## Try it
Repeat only the lines below from the one that contains "constant pressure. But" through the final line, exactly. Omit pictures.

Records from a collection
....
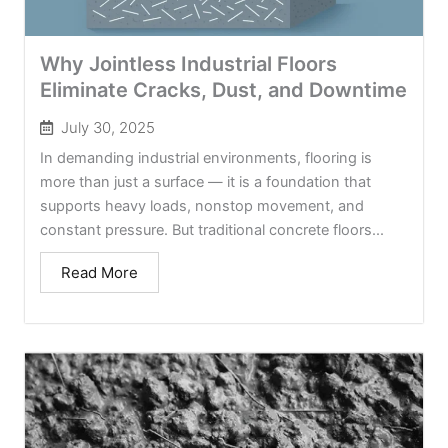
Why Jointless Industrial Floors
Eliminate Cracks, Dust, and Downtime
July 30, 2025
In demanding industrial environments, flooring is
more than just a surface — it is a foundation that
supports heavy loads, nonstop movement, and
constant pressure. But traditional concrete floors...
Read More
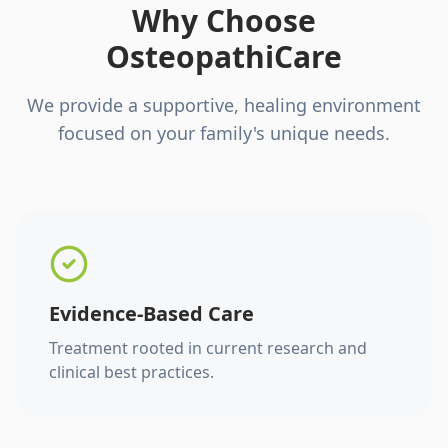
Why Choose
OsteopathiCare
We provide a supportive, healing environment
focused on your family's unique needs.
Evidence-Based Care
Treatment rooted in current research and
clinical best practices.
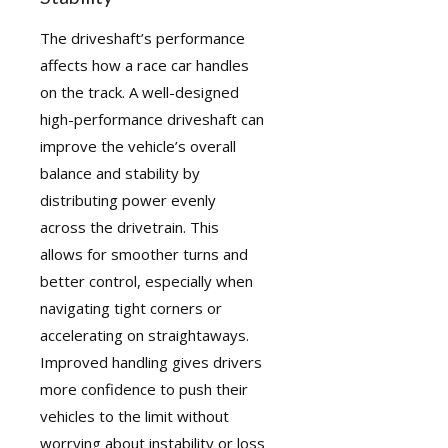
The driveshaft’s performance
affects how a race car handles
on the track. A well-designed
high-performance driveshaft can
improve the vehicle’s overall
balance and stability by
distributing power evenly
across the drivetrain. This
allows for smoother turns and
better control, especially when
navigating tight corners or
accelerating on straightaways.
Improved handling gives drivers
more confidence to push their
vehicles to the limit without
worrying about instability or loss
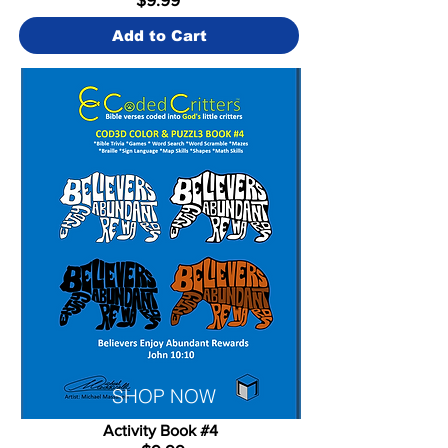
Add to Cart
SHOP NOW
Activity Book #4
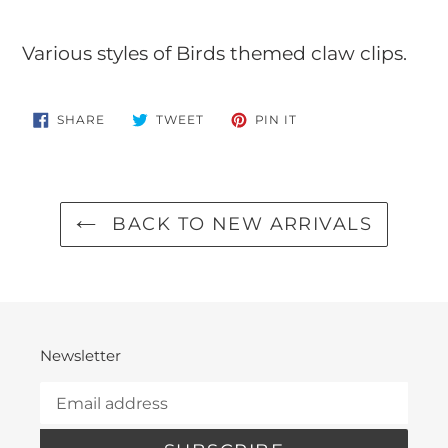
Adding
product
Various styles of Birds themed claw clips.
to
your
SHARE
TWEET
PIN
SHARE
TWEET
PIN IT
ON
ON
ON
cart
FACEBOOK
TWITTER
PINTEREST
BACK TO NEW ARRIVALS
Newsletter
....
## Result of this task
constant pressure. But traditional concrete floors...
Read More
Why Choose
OsteopathiCare
We provide a supportive, healing environment
focused on your family's unique needs.
Evidence-Based Care
Treatment rooted in current research and
clinical best practices.
The driveshaft’s performance
affects how a race car handles
on the track. A well-designed
high-performance driveshaft can
improve the vehicle’s overall
balance and stability by
distributing power evenly
across the drivetrain. This
allows for smoother turns and
better control, especially when
navigating tight corners or
accelerating on straightaways.
Improved handling gives drivers
more confidence to push their
vehicles to the limit without
worrying about instability or loss
Add to Cart
SHOP NOW
Activity Book #4
Adding
product
Various styles of Birds themed claw clips.
to
your
SHARE
TWEET
PIN
SHARE
TWEET
PIN IT
ON
ON
ON
cart
FACEBOOK
TWITTER
PINTEREST
BACK TO NEW ARRIVALS
Newsletter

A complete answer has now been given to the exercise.